Hawaii state regulators last Thursday gave the green light to importing liquefied natural gas (LNG) shipments from the U.S. mainland to supplement an ongoing synthetic gas operation on Oahu, which includes Honolulu.
A Hawaiian unit of Macquarie Infrastructure Co. had asked the Hawaii Public Utilities Commission (PUC) in late 2012 for approval to bring in containerized LNG (see Daily GPI, Oct. 2, 2012). Macquarie’s Hawaii Gas is the only company in the state with authorization to introduce LNG into the state’s energy mix.
As the only state-franchised full service gas company in Hawaii, Macquarie’s gas distributor intends to ship LNG from the U.S. mainland and use it as a backup fuel source for its synthetic natural gas operations on Oahu as a means of increasing the reliability of its fuel supply to residential and commercial customers. Regasified LNG and synthetic natural gas are virtually identical.
Hawaii Gas has an application pending at FERC seeking authorization to operate facilities that “will be used to receive, unload, load, store, transport, gasify or process natural gas that is sourced on the continental U.S. and transported by waterborne vessel to Hawaii.”
It is the first of what the company has outlined as a three-phase Federal Energy Regulatory (FERC) application process that would add facilities incrementally, building the eventual capability to supply gas for up to 75% of its customers’ requirements, and provide fuel for up to 400 MW of power generation facilities and for industrial and other commercial applications.
Hawaii Gas said it intends to use International Organization for Standardization (ISO) containers to ship the LNG to Oahu on conventional container ships, rather than LNG tankers.
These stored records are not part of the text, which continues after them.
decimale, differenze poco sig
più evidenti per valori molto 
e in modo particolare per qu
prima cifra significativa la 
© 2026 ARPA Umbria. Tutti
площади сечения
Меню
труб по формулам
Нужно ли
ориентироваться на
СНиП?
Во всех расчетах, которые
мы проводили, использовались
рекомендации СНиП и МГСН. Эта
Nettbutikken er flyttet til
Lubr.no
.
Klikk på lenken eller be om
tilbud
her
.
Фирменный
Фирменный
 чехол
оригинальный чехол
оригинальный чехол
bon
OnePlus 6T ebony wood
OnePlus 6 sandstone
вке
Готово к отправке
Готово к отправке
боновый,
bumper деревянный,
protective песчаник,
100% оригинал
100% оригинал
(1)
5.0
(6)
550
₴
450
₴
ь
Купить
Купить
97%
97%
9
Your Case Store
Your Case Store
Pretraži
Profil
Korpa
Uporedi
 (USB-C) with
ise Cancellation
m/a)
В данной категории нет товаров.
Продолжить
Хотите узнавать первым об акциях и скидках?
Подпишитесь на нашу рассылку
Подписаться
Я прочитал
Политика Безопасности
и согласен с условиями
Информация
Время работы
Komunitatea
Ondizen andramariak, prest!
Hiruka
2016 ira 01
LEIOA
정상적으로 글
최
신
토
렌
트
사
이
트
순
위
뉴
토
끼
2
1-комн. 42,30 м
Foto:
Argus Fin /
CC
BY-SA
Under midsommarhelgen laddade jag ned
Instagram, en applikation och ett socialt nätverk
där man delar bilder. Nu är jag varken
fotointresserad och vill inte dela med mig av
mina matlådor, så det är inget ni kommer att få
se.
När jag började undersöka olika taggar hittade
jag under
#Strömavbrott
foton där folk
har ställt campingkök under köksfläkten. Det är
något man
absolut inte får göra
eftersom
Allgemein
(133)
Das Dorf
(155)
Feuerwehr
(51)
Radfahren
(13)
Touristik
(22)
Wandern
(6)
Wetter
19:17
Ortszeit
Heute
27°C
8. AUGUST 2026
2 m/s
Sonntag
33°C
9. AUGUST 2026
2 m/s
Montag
ISO containers typically hold 10,000 gallons of LNG, which would be regasified and mixed in the local utility’s distribution pipelines in Honolulu using a mobile vaporization unit.
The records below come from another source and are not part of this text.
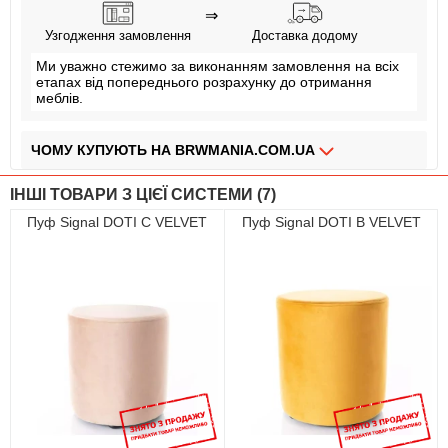
⇒
Узгодження замовлення
Доставка додому
Ми уважно стежимо за виконанням замовлення на всіх
етапах від попереднього розрахунку до отримання
меблів.
ЧОМУ КУПУЮТЬ НА BRWMANIA.COM.UA
МЕБЛІ НА БУДЬ ЯКИЙ СМАК
ІНШІ ТОВАРИ З ЦІЄЇ СИСТЕМИ (7)
ДОСТАВКА ЗА 2 ДНІ
Пуф Signal DOTI C VELVET
Пуф Signal DOTI B VELVET
СПЛАЧУЙ АВАНС, А РЕШТУ ПРИ ОТРИМАННІ
ПЛАТИ ЧАСТИНАМИ БЕЗ КОМІСІЙ
ЗБІРКА МЕБЛІВ
99,9% ЗАДОВОЛЕНИХ КЛІЄНТІВ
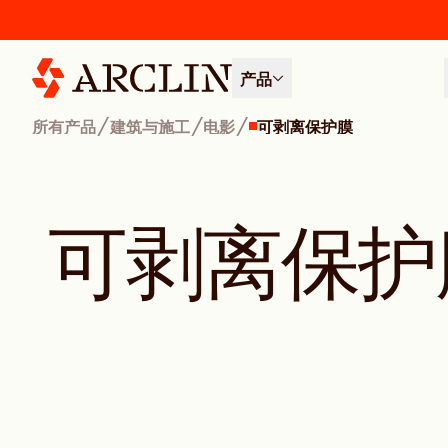
产品
/
/
/
所有产品
建筑与施工
电影
可剥离保护膜
可
剥
离
保
护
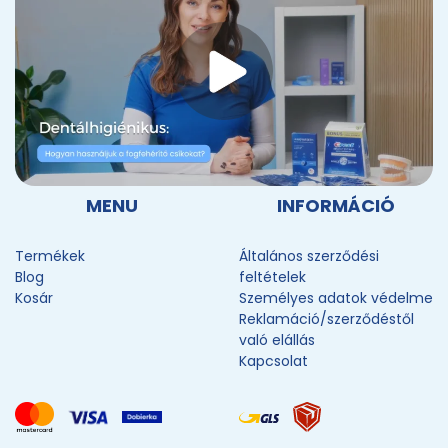
MENU
INFORMÁCIÓ
Termékek
Általános szerződési
Blog
feltételek
Kosár
Személyes adatok védelme
Reklamáció/szerződéstől
való elállás
Kapcsolat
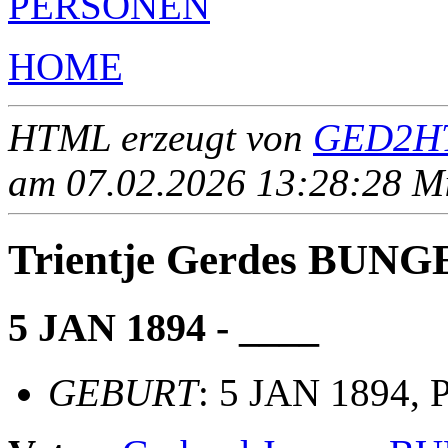
PERSONEN
HOME
HTML erzeugt von
GED2HT
am 07.02.2026 13:28:28 Mit
Trientje Gerdes BUNG
5 JAN 1894 - ____
GEBURT
: 5 JAN 1894, 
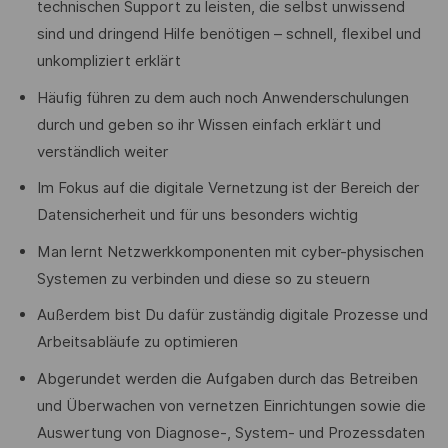
technischen Support zu leisten, die selbst unwissend
sind und dringend Hilfe benötigen – schnell, flexibel und
unkompliziert erklärt
Häufig führen zu dem auch noch Anwenderschulungen
durch und geben so ihr Wissen einfach erklärt und
verständlich weiter
Im Fokus auf die digitale Vernetzung ist der Bereich der
Datensicherheit und für uns besonders wichtig
Man lernt Netzwerkkomponenten mit cyber-physischen
Systemen zu verbinden und diese so zu steuern
Außerdem bist Du dafür zuständig digitale Prozesse und
Arbeitsabläufe zu optimieren
Abgerundet werden die Aufgaben durch das Betreiben
und Überwachen von vernetzen Einrichtungen sowie die
Auswertung von Diagnose-, System- und Prozessdaten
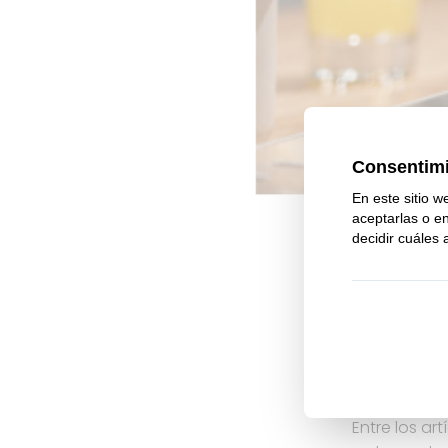
Ya está aquí
como siempr
tenemos col
Entre los ar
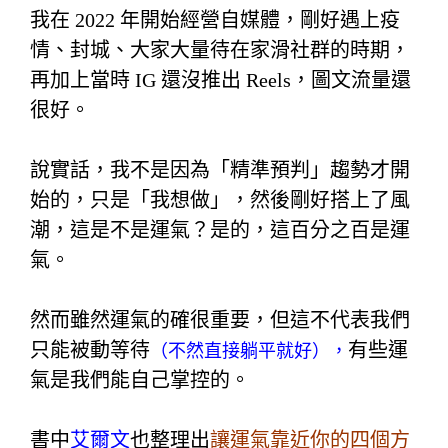
我在 2022 年開始經營自媒體，剛好遇上疫
情、封城、大家大量待在家滑社群的時期，
再加上當時 IG 還沒推出 Reels，圖文流量還
很好。
說實話，我不是因為「精準預判」趨勢才開
始的，
只是「我想做」，然後剛好搭上了風
潮，
這是不是運氣？是的，這百分之百是運
氣。
然而雖然運氣的確很重要，但這不代表我們
只能被動等待
有些運
（不然直接躺平就好），
氣是我們能自己掌控的。
書中
艾爾文
也整理出
讓運氣靠近你的四個方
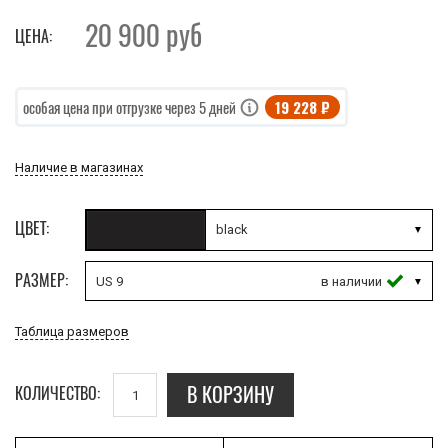
20 900
руб
ЦЕНА:
19 228 ₽
особая цена при отгрузке через 5 дней
Наличие в магазинах
ЦВЕТ:
black
РАЗМЕР:
US 9
Таблица размеров
В КОРЗИНУ
КОЛИЧЕСТВО:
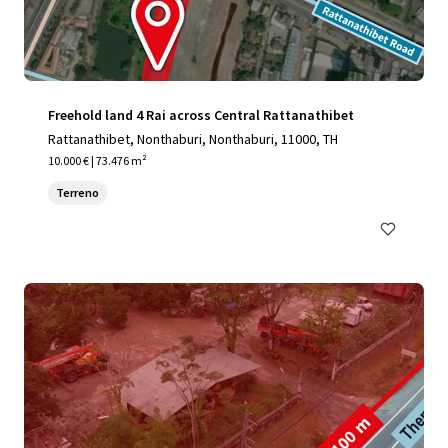
Freehold land 4 Rai across Central Rattanathibet
Rattanathibet, Nonthaburi, Nonthaburi, 11000, TH
10.000 € | 73.476 m²
Terreno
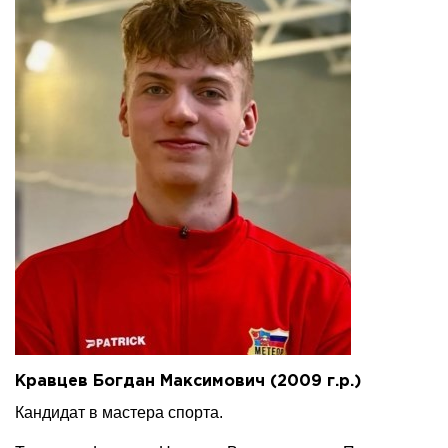
Кравцев Богдан Максимович (2009 г.р.)
Кандидат в мастера спорта.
The source of the U.S. gas supplies and the site of the liquefaction have not been identified.
Noting that Macquarie’s Hawaii unit has been pursuing an LNG strategy for several years, CEO James Hooke said with the prospect of LNG use he looks forward to Hawaii Gas lowering the cost of the energy it provides.
Last year a study at the University of Hawaii concluded that LNG could cut oil-based energy bills in Hawaii substantially during the next 20 years (see Daily GPI, Jan. 9, 2013). On Oahu, natural gas would cost about half of what oil would through 2030, according to the report, which was compiled by Honolulu-based consulting firm FACTS Inc. for the university’s Hawaii Natural Energy Institute. But the study added the caveat that before making any final determinations, LNG planners need to carefully consider questions about sourcing and terminal site options.